### RECORDS SUPPLIED:
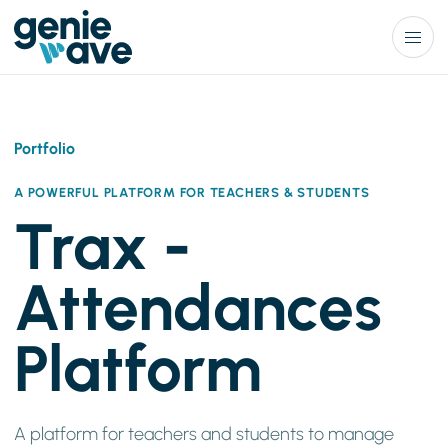
Menu
Portfolio
A POWERFUL PLATFORM FOR TEACHERS & STUDENTS
Trax -
Attendances
Platform
A platform for teachers and students to manage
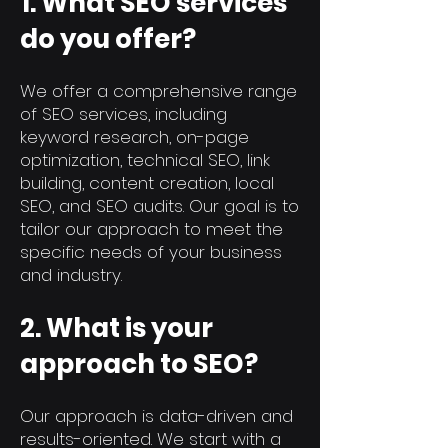
1. What SEO services
do you offer?
We offer a comprehensive range
of SEO services, including
keyword research, on-page
optimization, technical SEO, link
building, content creation, local
SEO, and SEO audits. Our goal is to
tailor our approach to meet the
specific needs of your business
and industry.
2. What is your
approach to SEO?
Our approach is data-driven and
results-oriented. We start with a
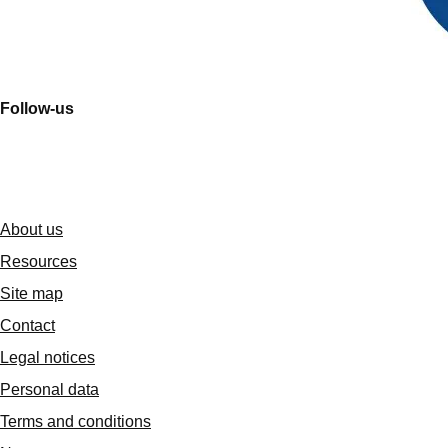
Follow-us
About us
Resources
Site map
Contact
Legal notices
Personal data
Terms and conditions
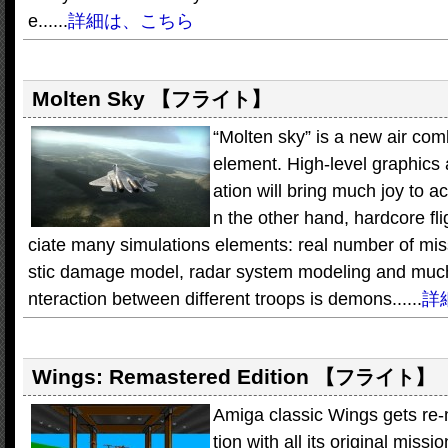
e......
詳細は、こちら
Molten Sky
【フライト】
“Molten sky” is a new air com
element. High-level graphics 
ation will bring much joy to 
n the other hand, hardcore fli
ciate many simulations elements: real number of missil
stic damage model, radar system modeling and much 
nteraction between different troops is demons......
詳
Wings: Remastered Edition
【フライト】
Amiga classic Wings gets re-m
tion with all its original missi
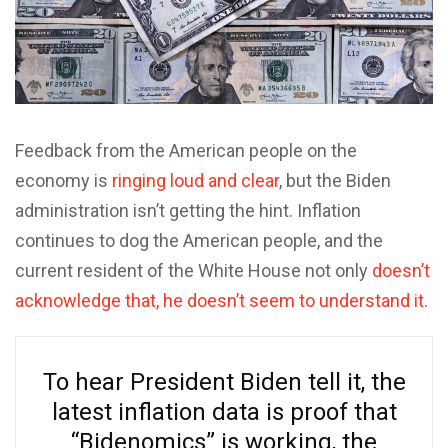
Feedback from the American people on the
economy is
ringing loud and clear
, but the Biden
administration isn’t getting the hint. Inflation
continues to dog the American people, and the
current resident of the White House not only
doesn’t
acknowledge that, he doesn’t seem to understand it
.
To hear President Biden tell it, the
latest inflation data is proof that
“Bidenomics” is working, the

### TASK DIRECTIONS:
Pictures are not part of the copy; output everything else in the records exactly.

### YOUR RESPONSE:
Menu
Portfolio
A POWERFUL PLATFORM FOR TEACHERS & STUDENTS
Trax -
Attendances
Platform
A platform for teachers and students to manage
1. What SEO services
do you offer?
We offer a comprehensive range
of SEO services, including
keyword research, on-page
optimization, technical SEO, link
building, content creation, local
SEO, and SEO audits. Our goal is to
tailor our approach to meet the
specific needs of your business
and industry.
2. What is your
approach to SEO?
Our approach is data-driven and
results-oriented. We start with a
Follow-us
About us
Resources
Site map
Contact
Legal notices
Personal data
Terms and conditions
e......
詳細は、こちら
Molten Sky
【フライト】
“Molten sky” is a new air com
element. High-level graphics 
ation will bring much joy to 
n the other hand, hardcore fli
ciate many simulations elements: real number of missil
stic damage model, radar system modeling and much 
nteraction between different troops is demons......
詳
Wings: Remastered Edition
【フライト】
Amiga classic Wings gets re-m
tion with all its original missi
Feedback from the American people on the
economy is
ringing loud and clear
, but the Biden
administration isn’t getting the hint. Inflation
continues to dog the American people, and the
current resident of the White House not only
doesn’t
acknowledge that, he doesn’t seem to understand it
.
To hear President Biden tell it, the
latest inflation data is proof that
“Bidenomics” is working, the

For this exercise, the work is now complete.